Hoch hinaus – aber ohne Ringbandverletzung!

Der Alptraum eines jeden Kletterers: Eine verletzungsbedingte Kletterpause! Das Ringband ist der Klassiker unter den Verletzungen. Im Jahr zählt Sportarzt Günther Straub, der selbst auch leidenschaftlicher Sportkletterer ist, etwa 30 bis 40 solcher Ringbandverletzungen. Wir haben einen interessanten Artikel gelesen und für euch zusammengefasst:

Gerade in schwierigeren Routen liegt die Gefahr: Je kleiner die Griffe werden, desto mehr muss der Kletterer die Finger aufstellen. Oftmals hängt das gesamte Körpergewicht an den Fingern. Diese kleinen Gelenke müssen extremen Belastungen standhalten, gerade wenn es zu einem unvorhergesehenen Sturz kommt. Aber es muss nicht immer gleich ein Sturz sein: ein plötzliches Wegrutschen der Füße sorgt für die gleiche Maximalbelastung (bis zu 300 Kilo!). Es geht schneller als man denkt: Ein lautes Schnalzen, das sogar der Sichernde einige Meter unterhalb meist auch hören kann, verkündet Unheilvolles: Das Ringband ist gerissen.

Verglichen mit dem lauten Geräusch des Risses sind die Schmerzen eher gering. Dafür langandauernd. Bis zu 8 Wochen Pause muss man dann schon mal einplanen. Der Unfall geht mit einem Kraftverlust und einer Bewegungseinschränkung einher. Es fühlt sich an, als ob es einem den Finger aushängen würde.

Erkennbar ist ein gerissenes Ringband mittels Ultraschall oder MR. Normalerweise beträgt der Abstand von der Sehne zum Knochen etwa zwei Millimeter. Ist das Ringband, das die Sehne am Knochen hält, gerissen, so vergrößert sich dieser Abstand auf bis zu vier Millimeter. Je nachdem, ob es sich um eine isolierte oder mehrfache Ringbandruptur handelt, wird die Therapie eingeleitet: Eine isolierte Verletzung wird konservativ behandelt, etwa durch Ruhigstellen mittels Fingerschiene. Folge- oder Gelenksschäden sind gottseidank nicht zu erwarten. Bei einem mehrfachen Ringbandriss wird eine Operation empfohlen. Bei dem Eingriff wird körpereigenes Sehnengewebe aus dem Handgelenk entnommen und damit die Verbindung des Ringbandes wiederhergestellt. Das Ringband kann nicht direkt zusammengenäht werden, weil es sonst seine Elastizität verlieren und der Finger in Folge steif bleiben würde.
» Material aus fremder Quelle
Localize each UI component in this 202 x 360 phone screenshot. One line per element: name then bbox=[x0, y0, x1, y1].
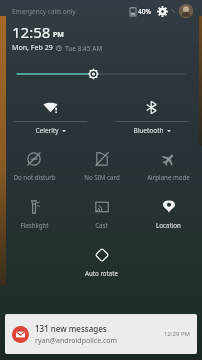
staticText: Mon, Feb 29 bbox=[12, 43, 53, 53]
button[interactable]: Cast bbox=[68, 191, 135, 239]
staticText: Location bbox=[156, 221, 181, 229]
staticText: 12:58 bbox=[12, 22, 51, 42]
button[interactable]: Brightness bbox=[0, 59, 202, 89]
button[interactable]: Bluetooth bbox=[101, 93, 202, 143]
staticText: ryan@androidpolice.com bbox=[35, 336, 118, 346]
staticText: 131 new messages bbox=[35, 323, 107, 334]
button[interactable]: Settings bbox=[156, 5, 169, 18]
staticText: Cast bbox=[95, 221, 108, 229]
button[interactable]: Location bbox=[135, 191, 202, 239]
button[interactable]: Auto rotate bbox=[68, 239, 135, 287]
staticText: 12:29 PM bbox=[164, 330, 190, 338]
staticText: Celerity bbox=[35, 126, 59, 135]
staticText: No SIM card bbox=[84, 173, 120, 181]
staticText: Emergency calls only bbox=[12, 7, 76, 16]
button[interactable]: Flashlight bbox=[0, 191, 68, 239]
button[interactable]: Do not disturb bbox=[0, 143, 68, 191]
staticText: Flashlight bbox=[20, 221, 49, 229]
staticText: Auto rotate bbox=[85, 269, 118, 277]
staticText: Tue 8:45 AM bbox=[65, 44, 103, 53]
staticText: Bluetooth bbox=[133, 126, 164, 135]
button[interactable]: User profile bbox=[179, 4, 193, 18]
staticText: Airplane mode bbox=[147, 173, 190, 181]
staticText: PM bbox=[53, 30, 64, 40]
staticText: 40% bbox=[138, 7, 151, 16]
button[interactable]: 131 new messages bbox=[5, 314, 197, 354]
button[interactable]: No SIM card bbox=[68, 143, 135, 191]
button[interactable]: Wi-Fi bbox=[0, 93, 101, 143]
button[interactable]: Airplane mode bbox=[135, 143, 202, 191]
staticText: Do not disturb bbox=[13, 173, 56, 181]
Die auf den Unfall folgende zwingende Kletterpause ist aber für Profikletterer im Spitzensport unter Umständen zu lang. Oftmals wird hier ebenfalls eine Operation durchgeführt, auch wenn es sich "nur" um eine isolierte Ruptur handelt.

Meist passieren diese Unfälle in der Kletterhalle, sehr selten in alpinen Routen. Beim Training in der Halle wird die Belastung auf die Finger viel exzessiver durchgeführt und sehr viel mehr am Limit geklettert. Eine entscheidende Rolle spielt auch die Übermüdung. Außerdem sind es meist ganz spezielle Griffe, die eine Gefahr darstellen. Einfingerlöcher oder scharfkantige kleine Leisten sind hier ganz oben auf der Liste. Es liegt am Kletterer selbst, hier die potentielle Gefahr zu erkennen!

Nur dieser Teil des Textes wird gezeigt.